The process of exploring dreams also taps into painful things that have been buried.  When you feel the negative emotions more clearly, you also feel the positive ones in your life more precisely. It’s as if the visual scheme of your life experience goes up a notch, to Technicolor. If we are receptive - - by listening to our dreams and writing them down before we forget them- - then more will emerge. The more material from the subconscious that we externalize, the more it is integrated into us, and the less rigid we are - - the less controlled by what we don’t understand. We are able to discern and to change old patterns in our technique and in our expression.  For me, it is difficult to distinguish between the natural process of maturing as a composer, and what is attributable to my investment in learning about my dreams. I’m using Jungian analysis as a tool to help me mature artistically; perhaps I would have arrived at the same place if I simply followed through on where I want to go musically. But it has helped give me the confidence to keep growing, to experience life more fully, and to realize that complexity can be a good thing.

Jungian Analysis requires discipline, patience, faith, and an analyst who is truly able to listen to you and hear you without imposing their own judgments. That particular skill is an extremely rare one. Also, there are times when dream analysis can be distracting - -- when you just need to focus on getting the music realized, and nothing should come in the way of that. But  I encourage everyone, whether or not they pursue this particular path, to consider how working on the whole person can enrich their work as a composer (or artist in any medium). You can’t reap only the benefits you want from your soul. It is the entire person that goes into making your art. The parts that you are surprised to discover about who you are as a person might make your music more interesting: If you do what seems like a simple thing musically, there will be much more behind it.
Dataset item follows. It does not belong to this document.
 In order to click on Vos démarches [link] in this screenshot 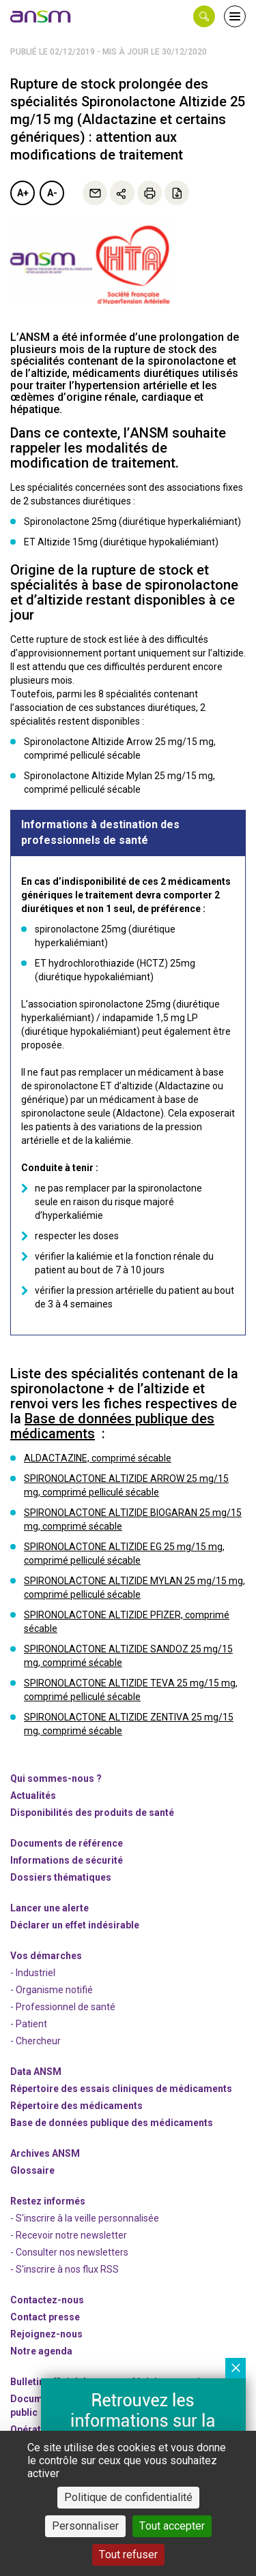, I will do `click(46, 1955)`.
To “own” that can be empowering.

Think of the image of the ocean beach outside my studio in Flatrock, on the eastern coast of Newfoundland, where the sun rises first in all of North America. It is a beach of rocks.  The ocean laps up to the rocky shoreline, and drops off quickly when you go out to sea. Looking out across the water, you see open ocean with a vast horizon. If you went out on it and kept going indefinitely, you would reach the United Kingdom. I asked a fisherman who grew up in the area how deep the water is. He told me that it drops off quickly very close to the shore, to 100 metres quite suddenly --  and then to hundreds of metres. As I look at the beach and the surface of the water, I know that the ocean just beyond is unfathomably deep. Far beyond that, it taps into the entire ocean, and that ocean is part of a system of multiple oceans. I won’t ever see that deeper part. But I gain an incredible serenity - - and an ever-present awareness of a vast, apocalyptic force -- from knowing that it’s there.